──────── SUPPLIED DATA ────────
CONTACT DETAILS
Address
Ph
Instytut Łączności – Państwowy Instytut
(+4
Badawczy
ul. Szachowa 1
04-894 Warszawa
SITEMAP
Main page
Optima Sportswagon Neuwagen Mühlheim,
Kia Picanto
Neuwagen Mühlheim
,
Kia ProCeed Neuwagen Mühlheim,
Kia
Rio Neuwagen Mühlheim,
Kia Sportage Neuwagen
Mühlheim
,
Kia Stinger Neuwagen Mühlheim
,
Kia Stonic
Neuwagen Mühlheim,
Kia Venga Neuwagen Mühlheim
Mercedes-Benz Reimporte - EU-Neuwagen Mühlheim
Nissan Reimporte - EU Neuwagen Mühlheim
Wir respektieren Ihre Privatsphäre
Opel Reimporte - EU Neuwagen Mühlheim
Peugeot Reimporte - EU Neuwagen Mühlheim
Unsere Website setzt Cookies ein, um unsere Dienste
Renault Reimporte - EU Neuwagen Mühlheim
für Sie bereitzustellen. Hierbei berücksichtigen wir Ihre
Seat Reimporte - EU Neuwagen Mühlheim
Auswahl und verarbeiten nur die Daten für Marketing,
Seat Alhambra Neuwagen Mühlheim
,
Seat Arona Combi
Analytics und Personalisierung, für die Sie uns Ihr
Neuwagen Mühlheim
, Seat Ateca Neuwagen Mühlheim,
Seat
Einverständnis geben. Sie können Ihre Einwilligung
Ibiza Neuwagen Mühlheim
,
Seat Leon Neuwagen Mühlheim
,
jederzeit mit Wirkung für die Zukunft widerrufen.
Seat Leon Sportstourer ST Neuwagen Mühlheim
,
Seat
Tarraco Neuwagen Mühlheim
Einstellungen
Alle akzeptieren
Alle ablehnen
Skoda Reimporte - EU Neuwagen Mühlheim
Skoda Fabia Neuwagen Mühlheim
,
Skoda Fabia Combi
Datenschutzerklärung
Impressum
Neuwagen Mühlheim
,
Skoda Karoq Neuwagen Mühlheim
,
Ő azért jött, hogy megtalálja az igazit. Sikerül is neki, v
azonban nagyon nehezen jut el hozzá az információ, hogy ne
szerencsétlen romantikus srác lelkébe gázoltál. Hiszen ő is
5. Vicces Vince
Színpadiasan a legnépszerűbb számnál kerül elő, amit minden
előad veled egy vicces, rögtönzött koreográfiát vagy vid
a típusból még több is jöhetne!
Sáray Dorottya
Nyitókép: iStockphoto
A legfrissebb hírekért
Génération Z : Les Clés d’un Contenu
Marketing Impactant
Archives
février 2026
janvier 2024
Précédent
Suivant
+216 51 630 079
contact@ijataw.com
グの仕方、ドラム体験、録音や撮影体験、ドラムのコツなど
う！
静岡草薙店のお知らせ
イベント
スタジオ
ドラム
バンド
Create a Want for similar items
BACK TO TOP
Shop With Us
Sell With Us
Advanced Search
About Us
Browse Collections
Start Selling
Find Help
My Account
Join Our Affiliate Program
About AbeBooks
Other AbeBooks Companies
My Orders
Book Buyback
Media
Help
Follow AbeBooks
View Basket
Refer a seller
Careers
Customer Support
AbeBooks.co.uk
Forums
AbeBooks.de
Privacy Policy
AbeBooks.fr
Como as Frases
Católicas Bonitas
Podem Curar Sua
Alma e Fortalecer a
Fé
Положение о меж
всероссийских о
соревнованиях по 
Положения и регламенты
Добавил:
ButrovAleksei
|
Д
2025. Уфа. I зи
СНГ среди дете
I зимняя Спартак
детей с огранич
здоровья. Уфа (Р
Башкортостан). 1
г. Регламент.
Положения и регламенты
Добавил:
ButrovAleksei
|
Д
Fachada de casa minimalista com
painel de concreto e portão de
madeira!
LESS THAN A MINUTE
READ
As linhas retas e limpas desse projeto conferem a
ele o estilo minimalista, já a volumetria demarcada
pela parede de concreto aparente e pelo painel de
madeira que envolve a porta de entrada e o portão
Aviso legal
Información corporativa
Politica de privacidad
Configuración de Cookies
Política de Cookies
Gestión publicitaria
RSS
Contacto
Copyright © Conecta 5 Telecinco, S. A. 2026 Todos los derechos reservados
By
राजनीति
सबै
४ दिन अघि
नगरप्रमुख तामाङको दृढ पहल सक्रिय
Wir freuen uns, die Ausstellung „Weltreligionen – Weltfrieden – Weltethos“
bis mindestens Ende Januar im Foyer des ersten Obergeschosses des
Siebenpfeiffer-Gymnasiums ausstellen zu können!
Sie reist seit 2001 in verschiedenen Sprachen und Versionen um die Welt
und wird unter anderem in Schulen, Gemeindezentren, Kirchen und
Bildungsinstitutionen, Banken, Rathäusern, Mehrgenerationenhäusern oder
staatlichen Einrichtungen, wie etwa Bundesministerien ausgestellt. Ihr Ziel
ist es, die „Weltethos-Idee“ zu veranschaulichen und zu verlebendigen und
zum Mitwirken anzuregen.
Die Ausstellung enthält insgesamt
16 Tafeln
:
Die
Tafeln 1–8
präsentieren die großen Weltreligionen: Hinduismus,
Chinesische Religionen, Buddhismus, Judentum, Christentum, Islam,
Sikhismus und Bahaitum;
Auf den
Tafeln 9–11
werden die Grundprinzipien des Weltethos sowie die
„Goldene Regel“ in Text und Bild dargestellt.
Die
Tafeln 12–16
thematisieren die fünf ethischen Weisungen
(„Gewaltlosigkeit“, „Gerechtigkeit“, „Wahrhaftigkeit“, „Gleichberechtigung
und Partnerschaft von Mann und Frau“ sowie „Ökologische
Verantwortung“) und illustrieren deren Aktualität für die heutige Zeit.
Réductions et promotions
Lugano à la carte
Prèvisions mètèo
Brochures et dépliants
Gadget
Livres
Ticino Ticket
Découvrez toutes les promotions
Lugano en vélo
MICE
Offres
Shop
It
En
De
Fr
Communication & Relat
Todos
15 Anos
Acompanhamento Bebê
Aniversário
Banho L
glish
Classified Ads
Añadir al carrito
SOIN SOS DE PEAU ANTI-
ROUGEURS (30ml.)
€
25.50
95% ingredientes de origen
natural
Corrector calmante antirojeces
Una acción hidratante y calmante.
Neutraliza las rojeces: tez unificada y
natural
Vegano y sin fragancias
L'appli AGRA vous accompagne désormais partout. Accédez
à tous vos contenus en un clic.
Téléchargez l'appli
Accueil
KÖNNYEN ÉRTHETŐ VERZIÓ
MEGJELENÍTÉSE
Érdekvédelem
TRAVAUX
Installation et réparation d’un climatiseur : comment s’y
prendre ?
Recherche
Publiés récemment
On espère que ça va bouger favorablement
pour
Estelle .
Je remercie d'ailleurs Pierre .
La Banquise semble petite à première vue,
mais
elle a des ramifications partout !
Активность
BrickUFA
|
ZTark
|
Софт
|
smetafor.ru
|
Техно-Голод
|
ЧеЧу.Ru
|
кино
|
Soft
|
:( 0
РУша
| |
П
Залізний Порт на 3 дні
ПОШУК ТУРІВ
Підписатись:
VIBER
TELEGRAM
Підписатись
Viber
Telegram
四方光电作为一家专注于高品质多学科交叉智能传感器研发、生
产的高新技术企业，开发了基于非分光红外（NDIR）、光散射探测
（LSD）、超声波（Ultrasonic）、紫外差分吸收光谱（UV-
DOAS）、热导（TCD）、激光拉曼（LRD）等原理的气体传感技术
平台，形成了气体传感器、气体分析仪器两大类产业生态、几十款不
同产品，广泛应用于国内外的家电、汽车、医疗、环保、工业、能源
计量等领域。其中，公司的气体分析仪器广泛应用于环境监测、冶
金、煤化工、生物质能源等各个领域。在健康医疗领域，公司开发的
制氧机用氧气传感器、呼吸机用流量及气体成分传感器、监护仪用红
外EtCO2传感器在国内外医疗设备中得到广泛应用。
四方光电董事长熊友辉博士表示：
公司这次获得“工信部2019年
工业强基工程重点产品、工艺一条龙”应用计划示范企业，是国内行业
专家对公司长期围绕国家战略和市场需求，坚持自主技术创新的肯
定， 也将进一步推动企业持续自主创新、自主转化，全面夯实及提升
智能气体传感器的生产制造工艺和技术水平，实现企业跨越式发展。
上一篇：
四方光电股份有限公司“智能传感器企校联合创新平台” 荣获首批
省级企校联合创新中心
────────
### TASK OBJECTIVE
Report each line of the data in which "Fabia" occurs.

### SOLUTION TO THE EXERCISE
Skoda Fabia Neuwagen Mühlheim
Skoda Fabia Combi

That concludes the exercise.